Whilst chocolate is in the fridge, put the chocolate ripple biscuits in a food processor and process until finely chopped.

 
Add this to the chocolate mixture and then place in the fridge for a further 3 hours. Just a little side not here, you can add some alcohol to the mix if you are feeling a little naughty.


 
Take the chocolate out of the fridge and roll into egg shapes. Then roll the eggs into the chocolate sprinkles, or the hundreds and thousands. Place into small patty cake cups and put back in the fridge until hard.



Now if you still have room for some chocolate, go ahead and devour these! You might need a glass of milk to wash down all of that chocolate goodness! Enjoy!



Miss SS xx



Monday, March 29, 2010

Crisp pork belly with caramel vinegar



I have never really been a fan of Pork, I think this all came from my childhood when my Mum would make pork chops- the chops were always dry and flavourless, there simply was no amount of apple sauce that could save them. It was only until my cousin made me the most AMAZING pork dish when she was visiting me from Sydney. I can still remember the smell coming out of the kitchen when she was whipping this baby up- and when I tasted it, well I just knew my many years of a VERY strong dislike of Pork had ended. I think the difference was in the cut of meat. Instead of a chop, which can become dry due to the lack of fat in the meat, she used pork belly. When cooked correctly, it is simply divine! Ahhh my mouth is watering just thinking about it.

I found the recipe that dearest cousin used to convert me and it is still unbelievably fantastic! It is a Bill Granger recipe, and of course like many of Bill's recipes with a little work, love and passion, you will have an amazing outcome 100% of the time.

This recipe produces incredible crackling, the type that is crunchy until the last bite with that lovely salty flavour. The meat under this cracking crackling is incredibly moist and succulent, and just melts in your mouth. The tender meat is paired with 2 incredible sauces that just lifts the dish to another level- one sweet and the other sour- a little yin and yang to make this dish a winner.

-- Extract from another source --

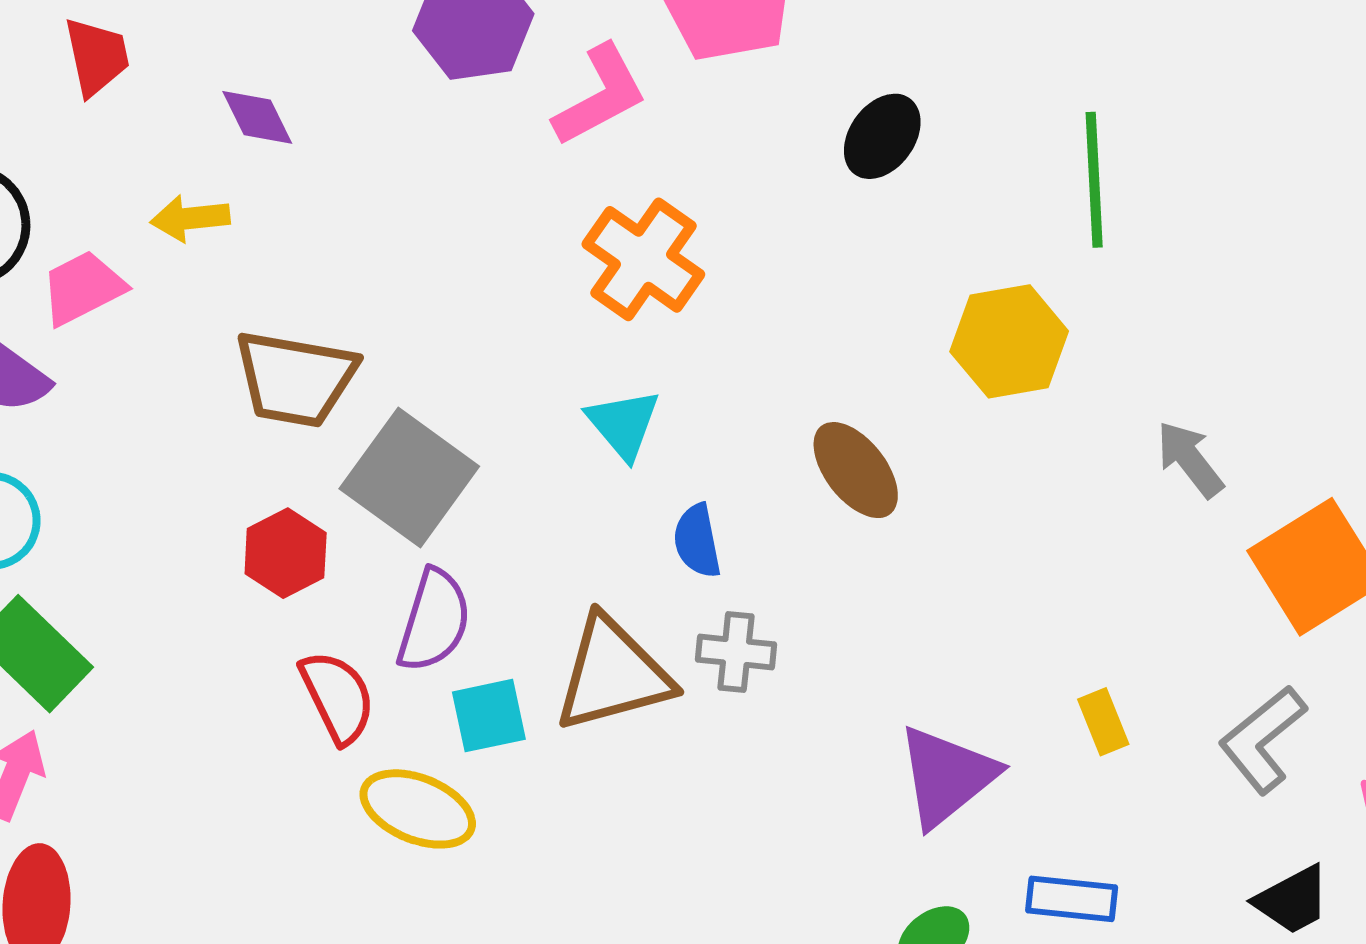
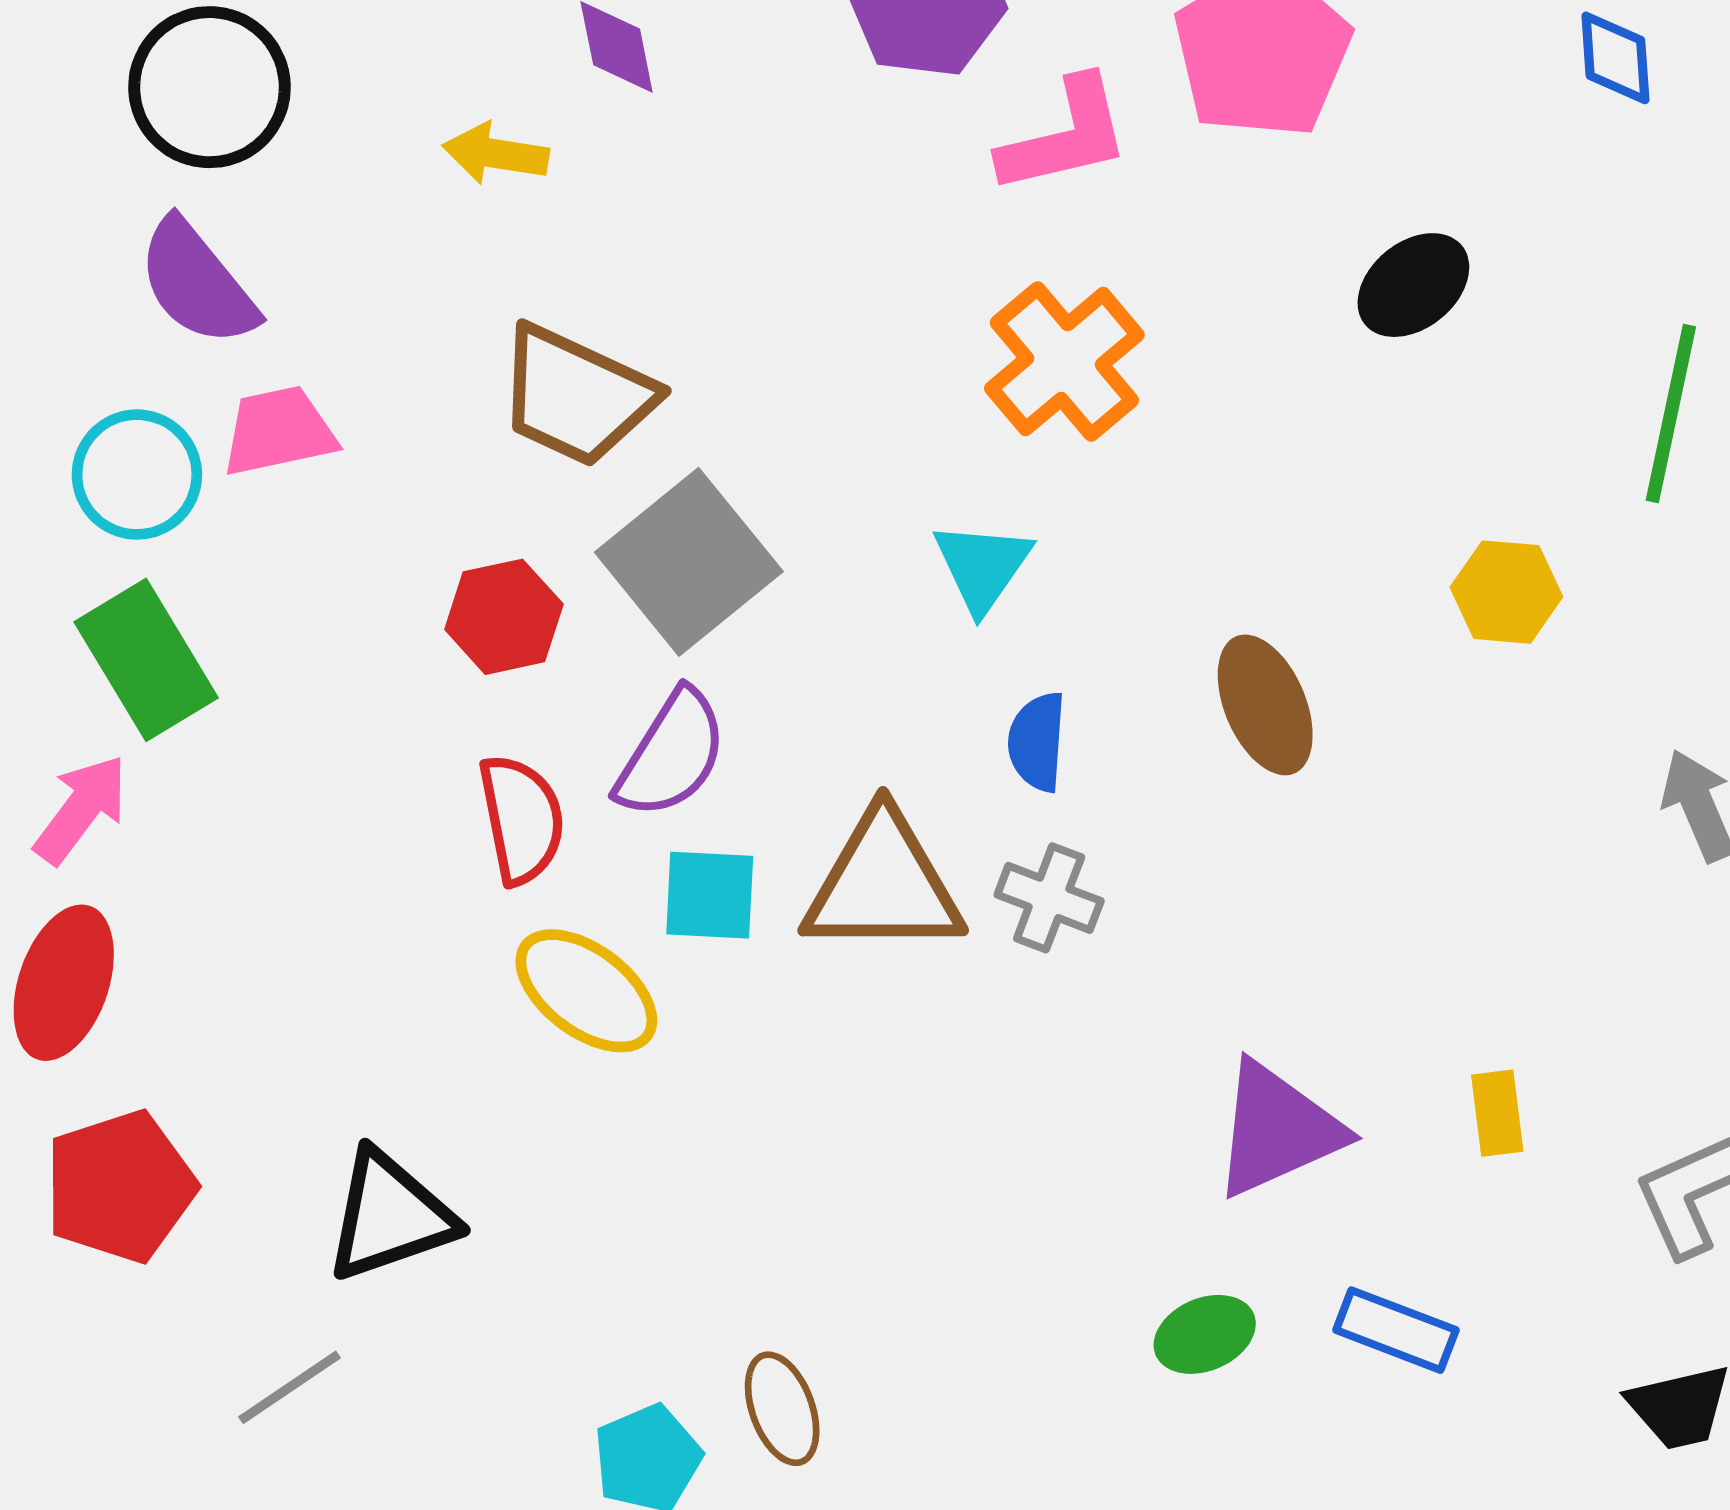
pink trapezoid: (83, 288) -> (279, 431), moved
yellow hexagon: (1009, 341) -> (1506, 592), size x0.7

It is not the prettiest of dishes, but I promise you it is good!

Ingredients

  • 1.5 kg of Pork Belly
  • Sea salt
  • Extra virgin olive oil
  • Freshly ground black pepper
Caramel Vinegar
  • ½ cup brown sugar
  • 1/3 cup of red wine vinegar
  • 2 star anise
  • 1 cup of chicken stock
  • Juice of 1 orange
  • 4 wide strips of orange rind
  • Sea salt

Bok Choy with Sweet Soy and Lime
  • ½ cup soy sauce
  • 1 ½ tbsp caster sugar
  • 1 ½ tbsp lime juice
  • 3 bunches of pak choy
To make the caramel vinegar start by putting the sugar, vinegar, star anise, and cinnamon in a saucepan over a medium heat stirring until all of the sugar has dissolved.



Then bring to the boil, reduce heat and simmer for 5 minutes or until it has turned into a fragrant syrup.

Next stir in the chicken stock and simmer for a further 5 minutes- finally add the orange juice and peel and continue to simmer until the sauce is thick like a syrup.

This will be used for the pork so cover to keep it warm.



To make the Pak Choy with the sweet soy and lime sauce, simply put the soy sauce and sugar over a medium heat and once again stir until the sugar has dissolved.

Simmer and reduce the sauce by half- remove from heat and simply stir through the lime juice.

At this point I also add some freshly chopped red chilli as I like it a little hotter, but this step is totally up to you




Now for the pork…..


Preheat the oven to 220oC.
Firstly you need to score the skin of the pork with a sharp knife (it is probably best to get your butcher to do this for you as you need a very sharp knife) massage the salt into the skin of the pork and leave for 30 minutes.



After the 30 minutes get some kitchen paper and wipe off the salt from the Pork skin and make sure it is really dry (this will help the crackling become crispy and crunchy!).



Pop the Pork skin side down into a large roasting tin with the oil and then drizzle the Pork with some oil and season.


Roast for 30 minutes and then reduce the oven to 190oC and continue to cook the meat for another 1 ½ hours.



After the time is up carefully turn the pork over so the skin is facing up, then cook for about 15 -20 minutes or just until the pork skin is golden and crispy.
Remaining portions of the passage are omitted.